### THE TASK
Reproduce, please, the line that holds "All Grown Up" and all later lines through the end of the entries below, exactly; omit pictures.

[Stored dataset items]
= Beginning of Section =

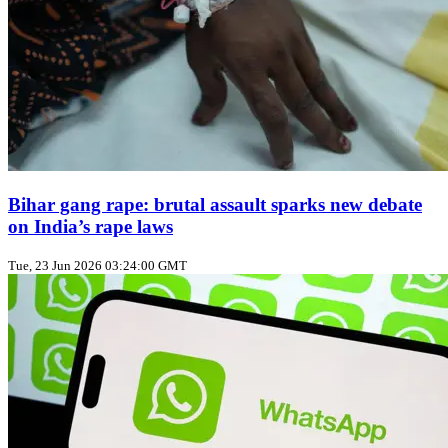
Bihar gang rape: brutal assault sparks new debate
on India’s rape laws
Tue, 23 Jun 2026 03:24:00 GMT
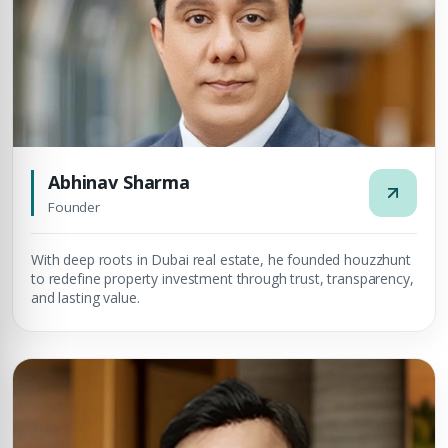
Abhinav Sharma
Founder
With deep roots in Dubai real estate, he founded houzzhunt
to redefine property investment through trust, transparency,
and lasting value.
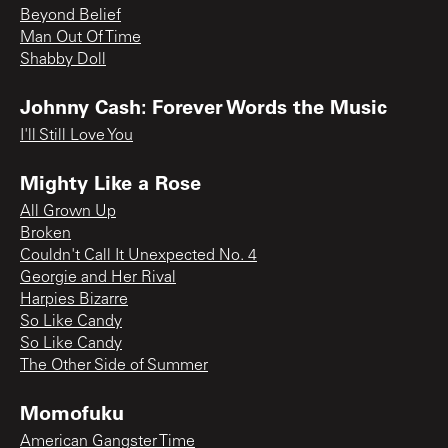
Beyond Belief
Man Out Of Time
Shabby Doll
Johnny Cash: Forever Words the Music
I'll Still Love You
Mighty Like a Rose
All Grown Up
Broken
Couldn't Call It Unexpected No. 4
Georgie and Her Rival
Harpies Bizarre
So Like Candy
So Like Candy
The Other Side of Summer
Momofuku
American Gangster Time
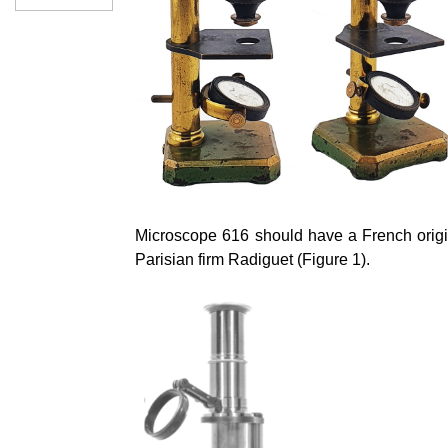
Microscope 616 should have a French origi
Parisian firm
Radiguet
(Figure 1).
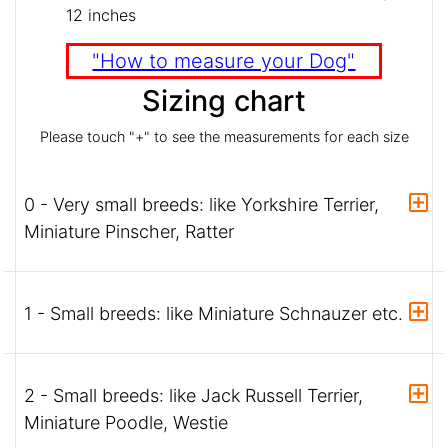
12 inches
"How to measure your Dog"
Sizing chart
Please touch "+" to see the measurements for each size
0 - Very small breeds: like Yorkshire Terrier,
Miniature Pinscher, Ratter
1 - Small breeds: like Miniature Schnauzer etc.
2 - Small breeds: like Jack Russell Terrier,
Miniature Poodle, Westie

= End of Section =

### WORKED SOLUTION
All Grown Up
Broken
Couldn't Call It Unexpected No. 4
Georgie and Her Rival
Harpies Bizarre
So Like Candy
So Like Candy
The Other Side of Summer
Momofuku
American Gangster Time
Microscope 616 should have a French origi
Parisian firm
Radiguet
(Figure 1).
12 inches
"How to measure your Dog"
Sizing chart
Please touch "+" to see the measurements for each size
0 - Very small breeds: like Yorkshire Terrier,
Miniature Pinscher, Ratter
1 - Small breeds: like Miniature Schnauzer etc.
2 - Small breeds: like Jack Russell Terrier,
Miniature Poodle, Westie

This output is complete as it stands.